Diabetic retinopathy is a leading cause of blindness in adults. Elevated blood sugar levels are believed to damage the blood vessels in the retina, leading to leakage of fluid into the retina, blockage of capillaries causing ischemia, and growth of new abnormal blood vessels.
Patients with both type I or type II diabetes are at risk of vision loss and require routine retinal evaluations. While many people with diabetes may often not notice changes in their vision early on, diabetic retinopathy usually progresses to cause vision loss which can be severe and permanent.
In NPDR, the small blood vessels in the retina become damaged resulting in microaneurysms, retinal hemorrhages, and accumulation of exudates from leakage of fluid into the retinal tissue. This often results in diabetic macular oedema (DME), which is swelling of the retina in the area that serves central vision. Symptoms of DME include blurry vision which can be severe and may become chronic.
Furthermore as NPDR progresses, the central capillaries that nourish the macula can become blocked, resulting in macular ischemia. Similarly, other non-central retinal blood vessels often become blocked as well. Such retinal deprivation of its normal blood supply results in a cascade of signals that leads to formation of new abnormal blood vessels, leading to the more severe form of diabetic retinopathy.
At this advanced stage, the signals sent by the retina for nourishment trigger the growth of new abnormal blood vessels (neovascularization) which grow along the surface of the retina. The fragility of these new unhealthy blood vessels can cause them to bleed, which can lead to severe vision loss and even blindness. Further proliferation and subsequent scar formation can then follow, leading to complicated cases of tractional retinal detachment.
Another complication of PDR is neovascular glaucoma where the outflow path for fluid that is constantly being produced in the eye is obstructed by the new abnormal blood vessels. This leads to dangerously high eye pressures which can also result in permanent and severe vision loss. Diabetic macular edema (DME), which can cause severe blurry vision, may occur at any stage, either non-proliferative or proliferative of diabetic retinopathy.
Optimizing blood sugar levels as well as controlling cholesterol and blood pressure can slow the development and progression of diabetic retinopathy. However, in many cases, additional ocular treatments become necessary.

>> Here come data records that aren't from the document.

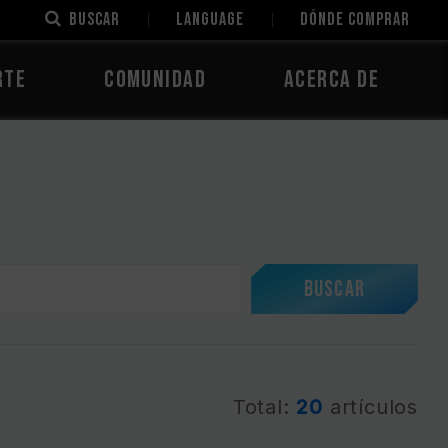
Buscar
LANGUAGE
Dónde comprar
rte
Comunidad
Acerca de
Buscar
Total:
20
artículos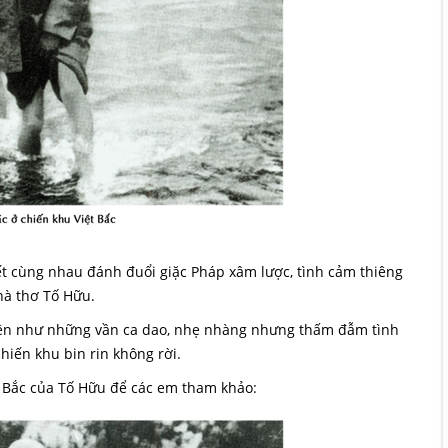
t cùng nhau đánh đuổi giặc Pháp xâm lược, tình cảm thiêng
hà thơ Tố Hữu.
hiện như những vần ca dao, nhẹ nhàng nhưng thấm đẫm tình
chiến khu bin rin không rời.
t Bắc của Tố Hữu để các em tham khảo:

Anti-angiogenic intravitreal injections, which stop abnormal blood vessel growth and leakage, have become the mainstay in controlling diabetic macular edema (DME) and are an important adjunct in treating complications of retinal neovascularization in PDR. Once the retinal disease stabilizes, less frequent injections will be necessary.
Laser treatment is used to augment and prolong the effect of such injections. The goal of using focal or grid laser treatments to treat DME is to stabilize vision by attempting to stop damaged blood vessels from leaking fluid into the retina. For PDR complicated by vitreous hemorrhages, retinal detachment, or neovascular glaucoma, laser treatment cannot be replaced by anti-angiogenic injections, but is rarely provided alone.
PDR and sometimes severe NPDR are treated with panretinal laser photocoagulation (PRP). During this laser procedure, the peripheral retina, which is not receiving adequate blood flow, is treated in order to stop the development of abnormal blood vessels. Such laser treatment stops the formation of new abnormal blood vessels and in most cases causes existing ones to shrink. PRP can prevent the blinding complications of diabetic retinopathy in the majority of cases.
In addition, intraocular steroid injections have become a standard treatment option for diabetic patients with macular edema who do not respond well to anti-angiogenic injections or laser treatment alone or in combination. During such treatment, a small amount of steroid is injected into the eye using a tiny needle or specialized injection device. Steroid injections are associated with particular side effects, mainly elevated eye pressure and cataracts. These can generally be managed with simple treatments but more aggressive therapy may be needed in some cases.